=== SOURCE DATA ===

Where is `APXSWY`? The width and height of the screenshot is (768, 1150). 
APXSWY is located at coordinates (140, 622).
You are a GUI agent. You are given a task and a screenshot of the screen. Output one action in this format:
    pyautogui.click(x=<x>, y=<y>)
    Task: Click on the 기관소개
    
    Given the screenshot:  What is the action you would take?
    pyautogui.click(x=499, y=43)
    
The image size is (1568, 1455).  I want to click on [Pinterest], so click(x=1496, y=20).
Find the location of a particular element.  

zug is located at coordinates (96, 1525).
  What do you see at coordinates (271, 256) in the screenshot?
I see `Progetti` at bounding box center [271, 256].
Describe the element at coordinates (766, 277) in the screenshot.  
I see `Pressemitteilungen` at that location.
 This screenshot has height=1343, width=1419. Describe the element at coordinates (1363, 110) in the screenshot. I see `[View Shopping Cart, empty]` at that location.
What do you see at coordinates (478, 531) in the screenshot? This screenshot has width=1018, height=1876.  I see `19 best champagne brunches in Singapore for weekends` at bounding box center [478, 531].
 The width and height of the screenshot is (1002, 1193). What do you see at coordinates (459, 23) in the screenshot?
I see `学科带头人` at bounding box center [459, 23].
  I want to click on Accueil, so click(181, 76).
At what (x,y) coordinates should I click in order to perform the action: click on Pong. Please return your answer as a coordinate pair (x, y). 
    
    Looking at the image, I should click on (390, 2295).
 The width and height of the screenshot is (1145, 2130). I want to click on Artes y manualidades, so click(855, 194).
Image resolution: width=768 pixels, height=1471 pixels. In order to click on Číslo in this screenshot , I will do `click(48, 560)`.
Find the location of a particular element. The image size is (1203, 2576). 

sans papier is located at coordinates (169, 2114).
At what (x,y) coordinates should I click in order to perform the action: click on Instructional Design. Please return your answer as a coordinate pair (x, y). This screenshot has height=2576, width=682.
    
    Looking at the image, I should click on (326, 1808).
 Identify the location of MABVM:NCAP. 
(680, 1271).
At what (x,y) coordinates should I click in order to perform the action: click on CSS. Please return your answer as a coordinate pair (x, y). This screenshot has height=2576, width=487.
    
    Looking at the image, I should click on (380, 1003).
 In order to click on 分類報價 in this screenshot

===

TASK:
Repeat only the stretch of lines that opens with the line containing "Find the location of a particular element. The" and closes with the final line of the entries, both included, exactly as written.

FINISHED EXERCISE:
Find the location of a particular element. The image size is (1203, 2576). 

sans papier is located at coordinates (169, 2114).
At what (x,y) coordinates should I click in order to perform the action: click on Instructional Design. Please return your answer as a coordinate pair (x, y). This screenshot has height=2576, width=682.
    
    Looking at the image, I should click on (326, 1808).
 Identify the location of MABVM:NCAP. 
(680, 1271).
At what (x,y) coordinates should I click in order to perform the action: click on CSS. Please return your answer as a coordinate pair (x, y). This screenshot has height=2576, width=487.
    
    Looking at the image, I should click on (380, 1003).
 In order to click on 分類報價 in this screenshot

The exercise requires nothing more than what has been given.